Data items
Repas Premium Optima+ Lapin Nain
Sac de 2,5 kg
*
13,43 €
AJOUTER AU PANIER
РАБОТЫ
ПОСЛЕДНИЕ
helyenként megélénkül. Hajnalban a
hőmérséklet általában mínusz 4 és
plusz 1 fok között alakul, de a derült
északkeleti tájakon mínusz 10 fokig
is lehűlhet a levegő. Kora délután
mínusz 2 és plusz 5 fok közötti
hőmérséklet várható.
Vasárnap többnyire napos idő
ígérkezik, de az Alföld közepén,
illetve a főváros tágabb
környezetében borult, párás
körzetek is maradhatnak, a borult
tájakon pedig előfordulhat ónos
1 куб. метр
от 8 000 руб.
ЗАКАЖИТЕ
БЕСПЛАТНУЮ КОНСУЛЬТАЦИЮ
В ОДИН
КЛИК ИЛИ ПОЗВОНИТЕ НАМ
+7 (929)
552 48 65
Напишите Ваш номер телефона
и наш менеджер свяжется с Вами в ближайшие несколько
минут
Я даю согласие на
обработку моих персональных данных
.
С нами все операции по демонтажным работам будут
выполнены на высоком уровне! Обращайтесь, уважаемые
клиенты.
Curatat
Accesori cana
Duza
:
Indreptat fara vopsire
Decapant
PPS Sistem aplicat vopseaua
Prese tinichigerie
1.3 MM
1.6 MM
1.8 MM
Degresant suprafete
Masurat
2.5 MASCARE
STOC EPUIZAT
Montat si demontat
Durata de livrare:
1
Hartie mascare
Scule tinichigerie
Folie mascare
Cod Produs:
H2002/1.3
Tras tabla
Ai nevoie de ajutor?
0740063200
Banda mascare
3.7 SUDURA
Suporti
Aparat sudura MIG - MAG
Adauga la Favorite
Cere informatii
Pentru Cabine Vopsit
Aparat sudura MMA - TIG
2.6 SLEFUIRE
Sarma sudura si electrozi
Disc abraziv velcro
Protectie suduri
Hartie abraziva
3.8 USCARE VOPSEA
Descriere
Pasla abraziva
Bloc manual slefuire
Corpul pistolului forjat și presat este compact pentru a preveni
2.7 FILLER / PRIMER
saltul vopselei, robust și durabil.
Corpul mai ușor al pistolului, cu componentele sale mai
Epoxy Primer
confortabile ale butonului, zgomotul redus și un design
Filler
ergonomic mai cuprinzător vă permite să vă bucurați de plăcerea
--
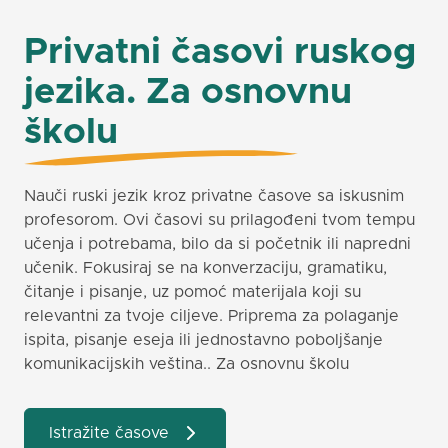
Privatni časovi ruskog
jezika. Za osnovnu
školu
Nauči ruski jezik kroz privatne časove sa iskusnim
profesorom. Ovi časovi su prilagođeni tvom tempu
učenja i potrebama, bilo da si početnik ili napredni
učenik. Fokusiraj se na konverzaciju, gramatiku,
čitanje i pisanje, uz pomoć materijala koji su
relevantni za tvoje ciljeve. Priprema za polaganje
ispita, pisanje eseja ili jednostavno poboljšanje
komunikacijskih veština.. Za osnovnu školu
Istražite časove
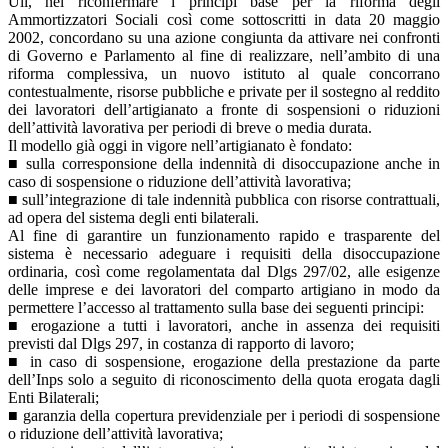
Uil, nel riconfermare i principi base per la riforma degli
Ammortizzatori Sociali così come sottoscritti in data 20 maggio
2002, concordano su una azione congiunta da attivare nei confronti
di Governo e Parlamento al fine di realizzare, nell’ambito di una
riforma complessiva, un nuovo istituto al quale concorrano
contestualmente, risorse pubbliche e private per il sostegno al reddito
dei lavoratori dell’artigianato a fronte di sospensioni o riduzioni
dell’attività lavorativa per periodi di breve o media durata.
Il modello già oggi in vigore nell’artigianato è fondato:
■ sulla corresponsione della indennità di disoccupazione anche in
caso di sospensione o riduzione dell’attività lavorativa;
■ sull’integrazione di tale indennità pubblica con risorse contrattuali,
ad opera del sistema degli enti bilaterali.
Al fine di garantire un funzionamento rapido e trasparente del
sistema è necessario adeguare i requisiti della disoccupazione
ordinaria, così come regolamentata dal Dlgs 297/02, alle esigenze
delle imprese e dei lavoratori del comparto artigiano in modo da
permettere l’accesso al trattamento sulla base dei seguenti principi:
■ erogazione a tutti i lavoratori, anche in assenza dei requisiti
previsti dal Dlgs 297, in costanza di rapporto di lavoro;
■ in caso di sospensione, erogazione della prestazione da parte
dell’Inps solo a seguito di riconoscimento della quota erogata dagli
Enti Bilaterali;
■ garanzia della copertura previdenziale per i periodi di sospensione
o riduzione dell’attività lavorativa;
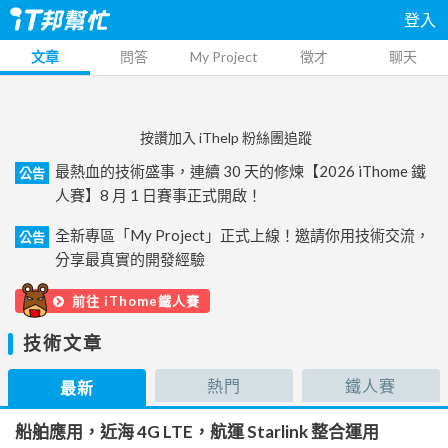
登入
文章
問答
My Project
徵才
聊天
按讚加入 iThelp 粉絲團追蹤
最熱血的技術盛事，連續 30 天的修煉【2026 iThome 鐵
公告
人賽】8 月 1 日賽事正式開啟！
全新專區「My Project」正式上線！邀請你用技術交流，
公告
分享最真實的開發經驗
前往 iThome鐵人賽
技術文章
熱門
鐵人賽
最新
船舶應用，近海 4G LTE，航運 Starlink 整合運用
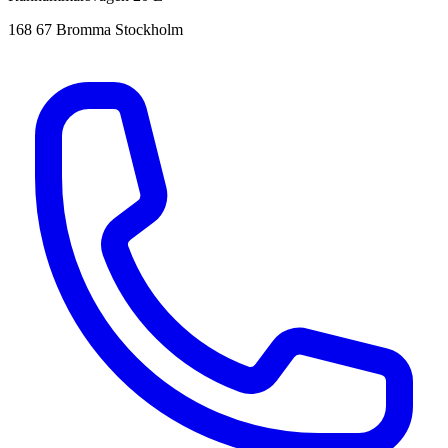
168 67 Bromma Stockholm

WHAT THE TASK REQUIRES »
After locating the line holding "Repas Premium Optima+ Lapin Nain" above, output exactly that line and every line after it through the line holding "körzetek is maradhatnak, a borult". Include nothing else.

SOLUTION TO THIS PROBLEM »
Repas Premium Optima+ Lapin Nain
Sac de 2,5 kg
*
13,43 €
AJOUTER AU PANIER
РАБОТЫ
ПОСЛЕДНИЕ
helyenként megélénkül. Hajnalban a
hőmérséklet általában mínusz 4 és
plusz 1 fok között alakul, de a derült
északkeleti tájakon mínusz 10 fokig
is lehűlhet a levegő. Kora délután
mínusz 2 és plusz 5 fok közötti
hőmérséklet várható.
Vasárnap többnyire napos idő
ígérkezik, de az Alföld közepén,
illetve a főváros tágabb
környezetében borult, párás
körzetek is maradhatnak, a borult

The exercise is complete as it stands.